Stability and convergence analysis of AdaGrad for non-convex optimization via novel stopping time-based techniques

Ruinan Jin,Xiaoyu Wang,Baoxiang Wang
2024-12-29
Abstract:Adaptive gradient optimizers (AdaGrad), which dynamically adjust the learning rate based on iterative gradients, have emerged as powerful tools in deep learning. These adaptive methods have significantly succeeded in various deep learning tasks, outperforming stochastic gradient descent. However, despite AdaGrad's status as a cornerstone of adaptive optimization, its theoretical analysis has not adequately addressed key aspects such as asymptotic convergence and non-asymptotic convergence rates in non-convex optimization scenarios. This study aims to provide a comprehensive analysis of AdaGrad and bridge the existing gaps in the literature. We introduce a new stopping time technique from probability theory, which allows us to establish the stability of AdaGrad under mild conditions. We further derive the asymptotically almost sure and mean-square convergence for AdaGrad. In addition, we demonstrate the near-optimal non-asymptotic convergence rate measured by the average-squared gradients in expectation, which is stronger than the existing high-probability results. The techniques developed in this work are potentially of independent interest for future research on other adaptive stochastic algorithms.
Optimization and Control,Machine Learning
What problem does this paper attempt to address?
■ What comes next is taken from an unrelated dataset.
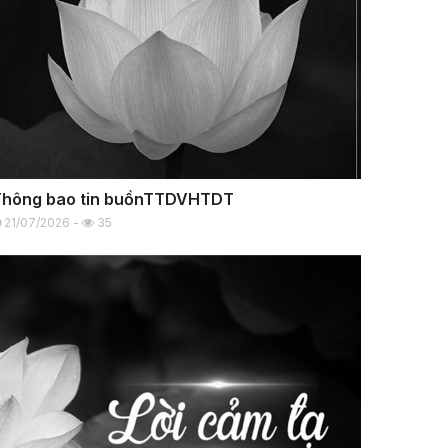
Thông bao tin buồnTTDVHTDT
21/07/2026 -
35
### What problem does this paper attempt to solve? This paper aims to solve the problem of insufficient theoretical analysis of the AdaGrad optimization algorithm in non - convex optimization problems, especially in terms of asymptotic convergence and non - asymptotic convergence rates. Specifically: 1. **Asymptotic convergence**: - **Almost Sure Convergence**: Prove that AdaGrad almost surely converges to the critical point in non - convex optimization, that is, \(\lim_{n \to \infty} \|\nabla g(\theta_n)\| = 0\) holds almost everywhere. - **Mean - Square Convergence**: Prove that the expected value of the squared gradient norm of AdaGrad approaches zero, that is, \(\lim_{n \to \infty} E[\|\nabla g(\theta_n)\|^2] = 0\). 2. **Non - asymptotic convergence rate**: - Provide a non - asymptotic convergence rate of the expected value of the average squared gradient without relying on the assumption of uniform boundedness of the stochastic gradient. Specifically, the author shows that under certain conditions, the non - asymptotic convergence rate of AdaGrad is \(O\left(\frac{\ln T}{\sqrt{T}}\right)\). 3. **Stability**: - Introduce a new stopping - time technique to prove that AdaGrad is stable under mild conditions, that is, the essential supremum of the expected value of the loss function is bounded: \(E\left[\sup_{n \geq 1} g(\theta_n)\right] < \tilde{M} < +\infty\). 4. **Improve existing work**: - The paper addresses some limitations in the existing literature. For example, the analysis in Jin et al. [2022] depends on the unrealistic no - saddle - point assumption, and the results of Li and Orabona [2019] are only applicable to the modified AdaGrad variant. This paper analyzes the original AdaGrad and does not require these strong assumptions. Through these analyses, the paper provides a more comprehensive and rigorous theoretical guarantee for the performance of AdaGrad in non - convex optimization, filling the gaps in the existing literature. In addition, the techniques and methods proposed in the paper also have independent research value and can be applied to the research of other adaptive stochastic optimization algorithms.